Ya see what happens when what happens next isn’t clear? This, from the Ottawa Citizen:
The Chief of the Defence Staff was unequivocal about the withdrawal of some 2,800 Canadian Forces members while testifying Tuesday at the House of Commons defence committee, where MPs repeatedly pressed him to clarify what they regard as vague government messages on how many non-combat troops will be left behind and what role they will play.
(General Walt) Natynczyk’s answer in short was: None, “except perhaps for people who work in the embassy.” Later he specified an attaché may be the only one left in the country.
Yet Canada is sending two surveillance aircraft to Afghanistan in a move some defence analysts see as laying the groundwork for a military mission in Kandahar beyond the 2011 pullout date.
Although the federal government has not made any details public, the U.S. army issued a news release Monday saying that a U.S. firm had been awarded a $12-million deal to modify two aircraft being provided by Canada.
Work on the surveillance planes would be done in the U.S. and in Afghanistan and would be completed by June 15, 2011, two weeks before the stated date for Canadian soldiers to end their mission.

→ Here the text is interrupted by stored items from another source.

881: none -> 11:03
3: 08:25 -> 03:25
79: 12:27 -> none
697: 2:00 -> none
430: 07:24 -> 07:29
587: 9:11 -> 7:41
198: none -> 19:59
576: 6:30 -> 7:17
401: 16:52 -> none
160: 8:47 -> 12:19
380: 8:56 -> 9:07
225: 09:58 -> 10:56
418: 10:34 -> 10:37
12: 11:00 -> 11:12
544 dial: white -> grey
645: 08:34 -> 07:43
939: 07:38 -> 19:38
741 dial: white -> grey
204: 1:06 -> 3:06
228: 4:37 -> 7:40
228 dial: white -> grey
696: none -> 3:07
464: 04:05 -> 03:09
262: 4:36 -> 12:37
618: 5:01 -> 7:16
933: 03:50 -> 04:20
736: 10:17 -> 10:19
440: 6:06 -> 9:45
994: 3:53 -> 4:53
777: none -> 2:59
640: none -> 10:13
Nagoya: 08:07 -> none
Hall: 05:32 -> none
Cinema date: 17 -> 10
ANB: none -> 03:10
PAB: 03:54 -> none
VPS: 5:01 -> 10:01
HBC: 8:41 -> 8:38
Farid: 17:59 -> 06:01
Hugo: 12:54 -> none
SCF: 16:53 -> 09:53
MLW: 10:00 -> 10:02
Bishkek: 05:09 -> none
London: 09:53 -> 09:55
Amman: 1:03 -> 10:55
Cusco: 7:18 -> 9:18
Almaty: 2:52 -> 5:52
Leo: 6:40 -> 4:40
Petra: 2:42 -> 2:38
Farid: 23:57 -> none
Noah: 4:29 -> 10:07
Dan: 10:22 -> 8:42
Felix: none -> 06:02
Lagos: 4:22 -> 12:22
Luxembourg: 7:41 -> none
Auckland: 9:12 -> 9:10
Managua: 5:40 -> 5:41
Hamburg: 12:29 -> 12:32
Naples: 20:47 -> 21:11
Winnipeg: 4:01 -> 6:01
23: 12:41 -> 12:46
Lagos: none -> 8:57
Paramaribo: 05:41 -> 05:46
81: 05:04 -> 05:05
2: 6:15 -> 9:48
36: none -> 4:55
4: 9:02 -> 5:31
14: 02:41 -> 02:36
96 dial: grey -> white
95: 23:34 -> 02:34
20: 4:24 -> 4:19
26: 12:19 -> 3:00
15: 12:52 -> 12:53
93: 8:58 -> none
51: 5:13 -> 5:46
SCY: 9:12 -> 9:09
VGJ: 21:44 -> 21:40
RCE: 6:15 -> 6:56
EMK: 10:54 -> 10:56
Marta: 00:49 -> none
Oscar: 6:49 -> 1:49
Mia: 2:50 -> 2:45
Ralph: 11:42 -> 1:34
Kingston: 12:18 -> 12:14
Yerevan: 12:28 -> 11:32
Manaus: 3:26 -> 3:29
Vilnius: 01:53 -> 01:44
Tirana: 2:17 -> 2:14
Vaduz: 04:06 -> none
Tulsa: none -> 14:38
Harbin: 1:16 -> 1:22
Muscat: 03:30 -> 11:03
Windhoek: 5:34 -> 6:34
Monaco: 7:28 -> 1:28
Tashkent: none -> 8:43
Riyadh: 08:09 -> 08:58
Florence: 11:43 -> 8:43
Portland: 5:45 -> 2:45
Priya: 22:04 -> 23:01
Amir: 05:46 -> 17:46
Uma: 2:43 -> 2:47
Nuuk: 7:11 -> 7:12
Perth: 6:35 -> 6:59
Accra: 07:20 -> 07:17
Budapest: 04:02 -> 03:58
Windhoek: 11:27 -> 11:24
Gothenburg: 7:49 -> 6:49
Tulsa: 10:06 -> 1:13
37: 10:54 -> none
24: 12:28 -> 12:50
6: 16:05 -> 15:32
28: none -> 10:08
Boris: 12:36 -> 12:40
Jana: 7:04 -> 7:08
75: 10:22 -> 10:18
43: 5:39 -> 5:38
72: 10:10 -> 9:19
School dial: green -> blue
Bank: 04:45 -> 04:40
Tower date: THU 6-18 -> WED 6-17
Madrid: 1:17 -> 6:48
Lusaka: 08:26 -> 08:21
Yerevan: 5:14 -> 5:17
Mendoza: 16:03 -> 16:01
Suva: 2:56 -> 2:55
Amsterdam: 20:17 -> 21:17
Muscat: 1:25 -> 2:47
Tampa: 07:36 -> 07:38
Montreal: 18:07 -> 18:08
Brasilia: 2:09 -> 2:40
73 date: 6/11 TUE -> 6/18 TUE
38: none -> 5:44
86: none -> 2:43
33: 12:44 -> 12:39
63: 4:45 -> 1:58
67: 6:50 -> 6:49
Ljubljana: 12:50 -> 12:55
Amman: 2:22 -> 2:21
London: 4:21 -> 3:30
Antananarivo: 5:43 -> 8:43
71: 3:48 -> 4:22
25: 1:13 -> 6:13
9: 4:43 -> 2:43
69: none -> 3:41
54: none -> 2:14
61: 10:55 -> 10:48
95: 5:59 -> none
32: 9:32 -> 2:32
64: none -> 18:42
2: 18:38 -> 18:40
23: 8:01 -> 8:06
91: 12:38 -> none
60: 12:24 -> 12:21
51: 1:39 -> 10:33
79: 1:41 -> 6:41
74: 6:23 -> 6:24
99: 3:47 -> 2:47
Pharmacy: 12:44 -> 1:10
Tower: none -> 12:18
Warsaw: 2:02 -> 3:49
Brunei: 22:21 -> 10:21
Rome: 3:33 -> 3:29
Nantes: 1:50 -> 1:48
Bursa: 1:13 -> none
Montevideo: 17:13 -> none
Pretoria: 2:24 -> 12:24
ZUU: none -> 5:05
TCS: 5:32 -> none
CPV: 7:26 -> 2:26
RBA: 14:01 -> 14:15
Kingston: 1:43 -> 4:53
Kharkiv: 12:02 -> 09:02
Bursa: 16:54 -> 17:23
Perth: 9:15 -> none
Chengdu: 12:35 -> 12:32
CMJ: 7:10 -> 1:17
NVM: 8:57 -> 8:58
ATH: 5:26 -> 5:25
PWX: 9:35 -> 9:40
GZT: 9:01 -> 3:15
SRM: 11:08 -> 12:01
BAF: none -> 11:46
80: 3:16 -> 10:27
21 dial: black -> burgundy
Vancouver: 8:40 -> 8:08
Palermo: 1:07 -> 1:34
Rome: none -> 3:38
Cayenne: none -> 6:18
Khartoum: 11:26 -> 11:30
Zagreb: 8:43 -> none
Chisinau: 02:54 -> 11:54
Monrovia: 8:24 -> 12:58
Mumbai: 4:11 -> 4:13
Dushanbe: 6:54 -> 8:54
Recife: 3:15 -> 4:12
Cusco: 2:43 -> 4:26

We DO have this new tidbit, though:
Meanwhile, Defence Minister Peter MacKay said in a written statement tabled in the Commons that his department “has not developed any contingencies for the extension of the Canadian military mission in Afghanistan beyond 2011.” The statement was in a written answer to questions from Liberal MP Ujjal Dosanjh about planning for a possible extension.
Is that right? Luck, than, that we appear to be spending millions on new living quarters for the troops in Kandahar Air Field. (MERX, courtesy of Milnet.ca) Let’s also not forget the bids about month ago for honkin’ buildings for storage and AFG maintenance, worth almost $6M – more on those here and here.
Am I naive, or don’t the taxpayers (and the troops) deserve a bit more clarity, structure and cohesiveness on this?